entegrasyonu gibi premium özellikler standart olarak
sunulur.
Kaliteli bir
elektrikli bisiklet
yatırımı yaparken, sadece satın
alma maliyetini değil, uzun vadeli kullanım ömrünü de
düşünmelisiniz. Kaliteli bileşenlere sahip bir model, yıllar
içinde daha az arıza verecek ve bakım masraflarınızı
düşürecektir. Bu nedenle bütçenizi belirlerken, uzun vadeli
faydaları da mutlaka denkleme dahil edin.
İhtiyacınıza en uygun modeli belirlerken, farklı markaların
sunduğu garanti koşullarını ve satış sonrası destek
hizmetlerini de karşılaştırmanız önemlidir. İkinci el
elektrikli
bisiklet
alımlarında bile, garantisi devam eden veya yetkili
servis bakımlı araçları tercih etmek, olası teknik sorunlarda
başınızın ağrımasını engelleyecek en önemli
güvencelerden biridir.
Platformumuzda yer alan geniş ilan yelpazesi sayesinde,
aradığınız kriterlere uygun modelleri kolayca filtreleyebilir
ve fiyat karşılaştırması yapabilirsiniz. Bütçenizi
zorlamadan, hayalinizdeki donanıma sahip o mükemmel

★ ★ ★ ★

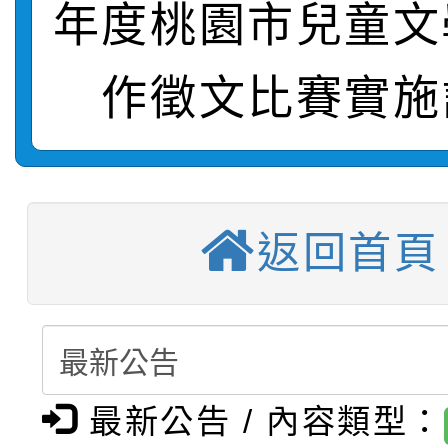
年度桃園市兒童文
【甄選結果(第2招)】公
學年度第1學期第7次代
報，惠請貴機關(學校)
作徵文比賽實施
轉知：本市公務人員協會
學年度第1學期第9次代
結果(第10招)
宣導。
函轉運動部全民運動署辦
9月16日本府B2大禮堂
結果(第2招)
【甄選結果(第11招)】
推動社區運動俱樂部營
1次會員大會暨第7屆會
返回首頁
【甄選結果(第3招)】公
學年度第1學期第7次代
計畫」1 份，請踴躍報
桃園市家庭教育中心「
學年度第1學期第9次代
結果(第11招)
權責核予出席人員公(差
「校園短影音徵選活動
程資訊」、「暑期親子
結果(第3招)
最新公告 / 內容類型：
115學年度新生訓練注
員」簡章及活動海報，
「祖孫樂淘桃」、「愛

★ ★ ★ ★

=== What is required ===
In the entries above, the lines between the one holding "entegrasyonu gibi premium" and the one holding "alımlarında bile, garantisi", inclusive, are to be printed exactly as written, and those alone.

=== Response area ===
entegrasyonu gibi premium özellikler standart olarak
sunulur.
Kaliteli bir
elektrikli bisiklet
yatırımı yaparken, sadece satın
alma maliyetini değil, uzun vadeli kullanım ömrünü de
düşünmelisiniz. Kaliteli bileşenlere sahip bir model, yıllar
içinde daha az arıza verecek ve bakım masraflarınızı
düşürecektir. Bu nedenle bütçenizi belirlerken, uzun vadeli
faydaları da mutlaka denkleme dahil edin.
İhtiyacınıza en uygun modeli belirlerken, farklı markaların
sunduğu garanti koşullarını ve satış sonrası destek
hizmetlerini de karşılaştırmanız önemlidir. İkinci el
elektrikli
bisiklet
alımlarında bile, garantisi devam eden veya yetkili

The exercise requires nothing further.